Realistic analysis and design of multi-disciplinary engineering systems require not only a fine understanding and modeling of the underlying physics and their interactions but also recognition of intrinsic uncertainties and their influences on the quantities of interest. Uncertainty Quantification (UQ) is an emerging discipline that attempts to address the latter issue: It aims at a meaningful characterization of uncertainties from the available measurements, as well as efficient propagation of these uncertainties through the governing equations for a quantitative validation of model predictions.

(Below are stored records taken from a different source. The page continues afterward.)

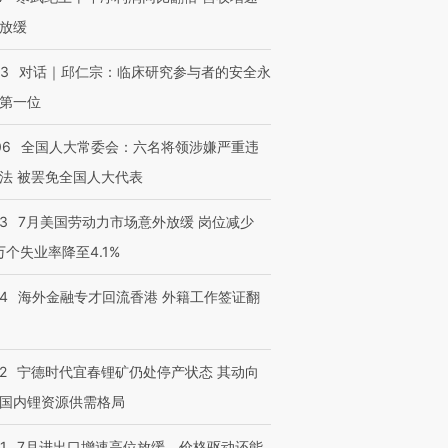
进第四届链博
【商旅对话】华住集团
技“链”接产
【特别呈现】寻找100种
CFO：不靠规模取胜，华
【特别呈
放缓
有意思的生活方式·第三对
住三大增长引擎是什么？
有意思的
53
对话｜邱仁宗：临床研究参与者的安全永
第一位
06
全国人大常委会：六名将领涉嫌严重违
法 被罢免全国人大代表
43
7月美国劳动力市场意外放缓 岗位减少
3万个失业率降至4.1%
14
海外金融专才回流香港 外籍工作签证翻
2
宁德时代宜春锂矿仍处停产状态 其动向
国内锂资源供需格局
1
7月进出口增速高位放缓，价格驱动还能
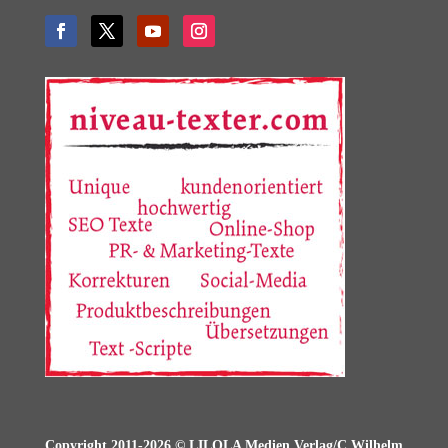
Copyright 2011-2026 © LILOLA Medien Verlag/C.Wilhelm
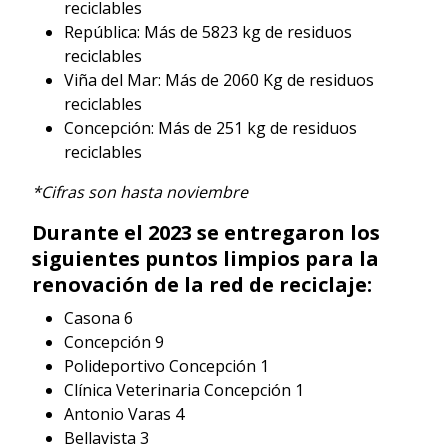
reciclables
República: Más de 5823 kg de residuos
reciclables
Viña del Mar: Más de 2060 Kg de residuos
reciclables
Concepción: Más de 251 kg de residuos
reciclables
*Cifras son hasta noviembre
Durante el 2023 se entregaron los
siguientes puntos limpios para la
renovación de la red de reciclaje:
Casona 6
Concepción 9
Polideportivo Concepción 1
Clínica Veterinaria Concepción 1
Antonio Varas 4
Bellavista 3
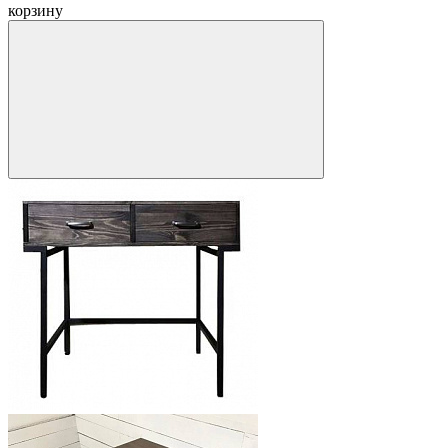
корзину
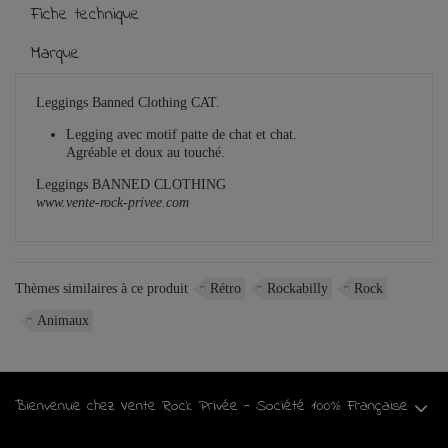
Fiche technique
Marque
Leggings Banned Clothing CAT.
Legging avec motif patte de chat et chat.
Agréable et doux au touché.
Leggings BANNED CLOTHING
www.vente-rock-privee.com
Thèmes similaires à ce produit
Rétro
Rockabilly
Rock
Animaux
Bienvenue chez Vente Rock Privée - Société 100% Française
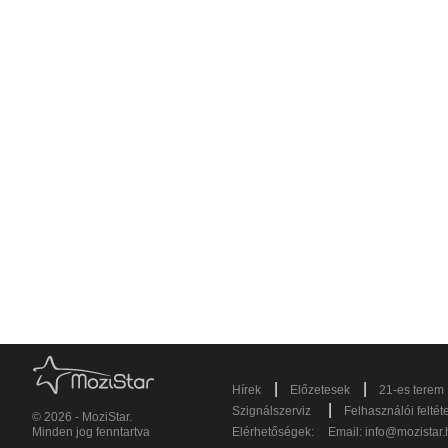
|
|
Hírek
Előzetesek
21-es terem
|
Szignálszerviz
Felhasználói feltét
© 2026 - MoziStar.
Minden jog fenntartva
Elérhetőségek:
Email:
info@mozistar.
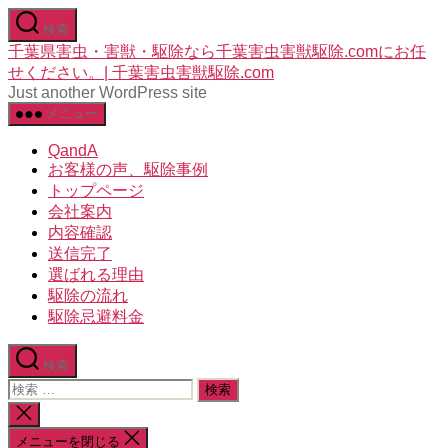
コ
検索
ン
千葉県害虫・害獣・駆除なら千葉害虫害獣駆除.comにお任
テ
せください。| 千葉害虫害獣駆除.com
ン
Just another WordPress site
ツ
メニュー
へ
ス
QandA
キ
お客様の声、駆除事例
ッ
トップページ
プ
会社案内
内容確認
送信完了
選ばれる理由
駆除の流れ
駆除忌避料金
検索
検
索
検
対
索
メニューを閉じる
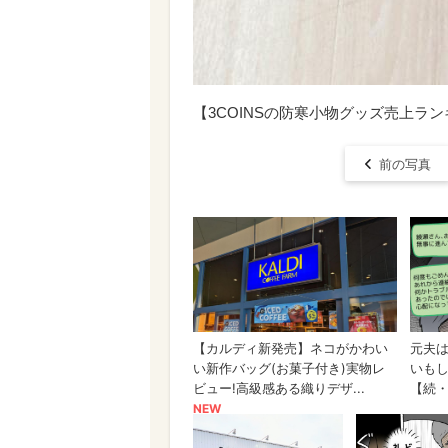
【3COINSの防寒小物グッズ売上ラン
前の写真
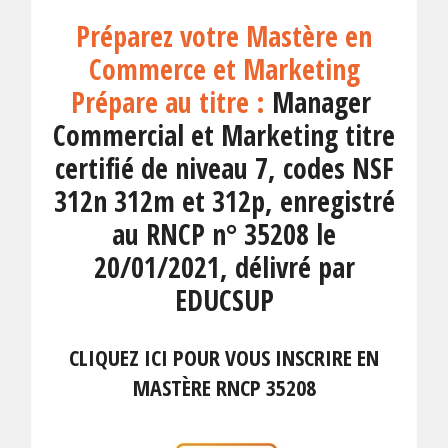
Préparez votre Mastère en
Commerce et Marketing
Prépare au titre :
Manager
Commercial et Marketing titre
certifié de niveau 7, codes NSF
312n 312m et 312p, enregistré
au RNCP n° 35208 le
20/01/2021, délivré par
EDUCSUP
CLIQUEZ ICI POUR VOUS INSCRIRE EN
MASTÈRE RNCP 35208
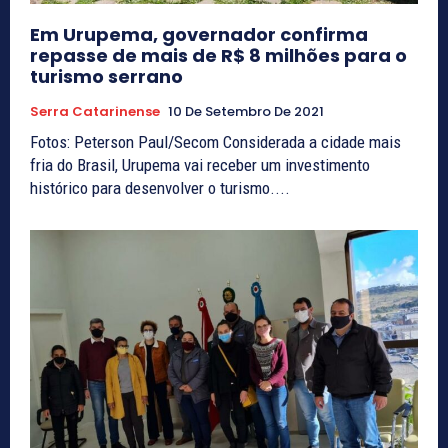
Em Urupema, governador confirma
repasse de mais de R$ 8 milhões para o
turismo serrano
Serra Catarinense
10 De Setembro De 2021
Fotos: Peterson Paul/Secom Considerada a cidade mais
fria do Brasil, Urupema vai receber um investimento
histórico para desenvolver o turismo....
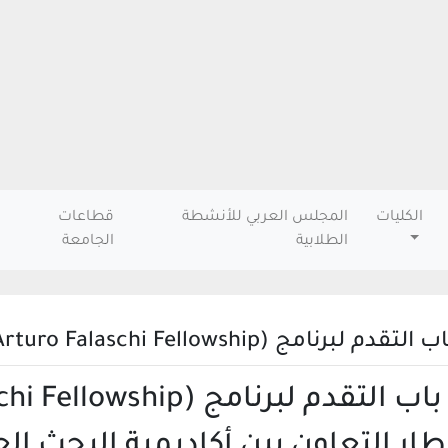
الكليات
المجلس العربي للأنشطة
قطاعات
الطلابية
الجامعة
دم لبرنامج (Arturo Falaschi Fellowship)
لتقدم لبرنامج (Arturo Falaschi Fellowship)
طار التعاون بين أكاديمية البحث ال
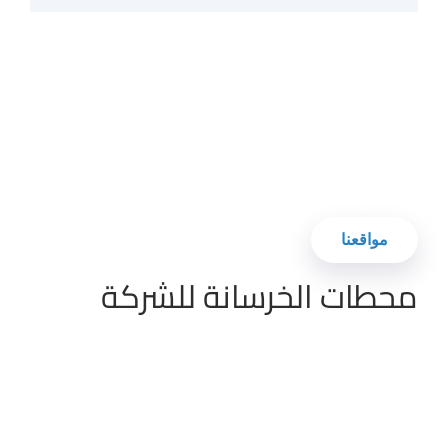
مواقعنا
محطات الخرسانة للشركة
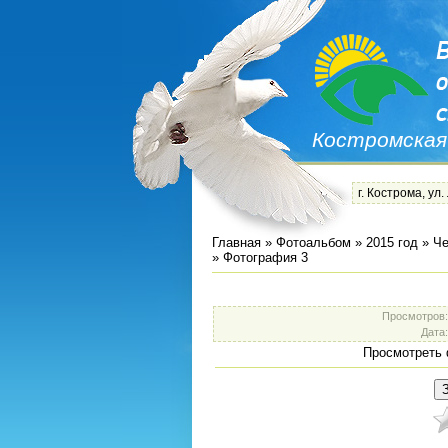
Костромская
г. Кострома, ул.
Главная
»
Фотоальбом
»
2015 год
»
Че
» Фотография 3
Просмотров
Дата
Просмотреть 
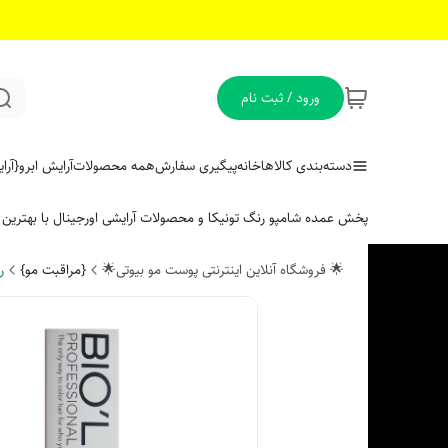
ورود / ثبت نام
دسته‌بندی کالاها
خانه
پیگیری سفارش
همه محصولات
آرایش ابرو
{آر
پخش عمده شامپو رنگ تونیکا و محصولات آرایشی اورجینال با بهتری
🌟 فروشگاه آنلاین اینترنتی پوست مو بیوتی🌟
{مراقبت مو}
ر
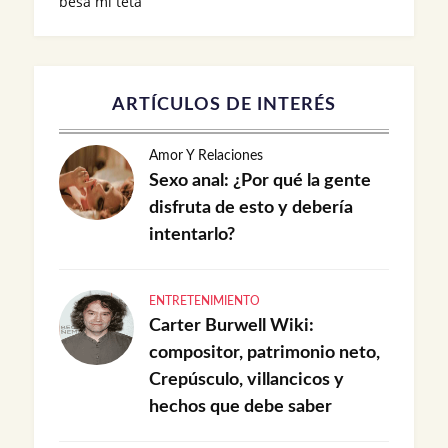
besa mi teta
ARTÍCULOS DE INTERÉS
Amor Y Relaciones
Sexo anal: ¿Por qué la gente
disfruta de esto y debería
intentarlo?
ENTRETENIMIENTO
Carter Burwell Wiki:
compositor, patrimonio neto,
Crepúsculo, villancicos y
hechos que debe saber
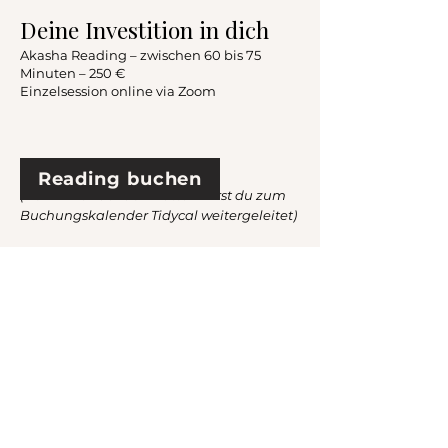
Deine Investition in dich
Akasha Reading – zwischen 60 bis 75
Minuten – 250 €
Einzelsession online via Zoom
Reading buchen
(Beim Klick auf den Button wirst du zum
Buchungskalender Tidycal weitergeleitet)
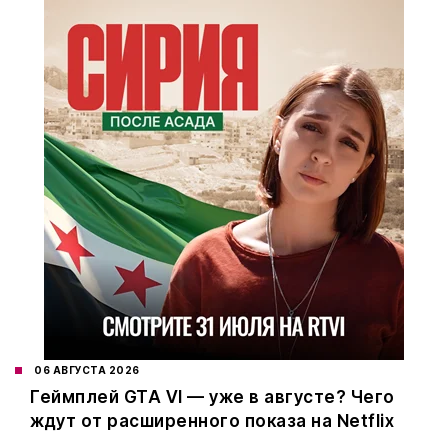
06 АВГУСТА 2026
Геймплей GTA VI — уже в августе? Чего
ждут от расширенного показа на Netflix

The use of model reduction has become widespread as a means to reduce computational cost of UQ of complex engineering systems. This talk introduces a model reduction technique that exploits the low-rank structure of the uncertain solution of interest – when exists – for fast propagation of high-dimensional uncertainties. To construct this low-rank approximation, the proposed method utilizes models with lower fidelities (hence cheaper to simulate) than the intended high-fidelity model. Using realizations of the lower fidelity solution, a set of reduced basis and an interpolation rule are identified and applied to a small set of high-fidelity realizations to obtain the low-rank, bi-fidelity approximation, which in turn will be employed to generate statistics of the high-fidelity solution. The talk will then focus on the convergence analysis of the method and discuss a verifiable condition for the low-fidelity model to lead to accurate, bi-fidelity approximation. Numerical examples will be presented to illustrate the performance of this approach.
Alireza Doostan is currently a Rome Associate Professor at the Smead Aerospace Engineering Sciences Department of the University of Colorado Boulder. Prior to his appointment at CU Boulder in 2010 he was an Engineering Research Associate in the Center for Turbulence Research at Stanford University. Alireza received his PhD in Structural Engineering and M.A. in Applied Mathematics and Statistics from the Johns Hopkins University both in 2007. He is a recipient of a DOE ASCR and an NSF Early Career awards. His research interests include: Uncertainty quantification, optimization under uncertainty, and computational stochastic mechanics.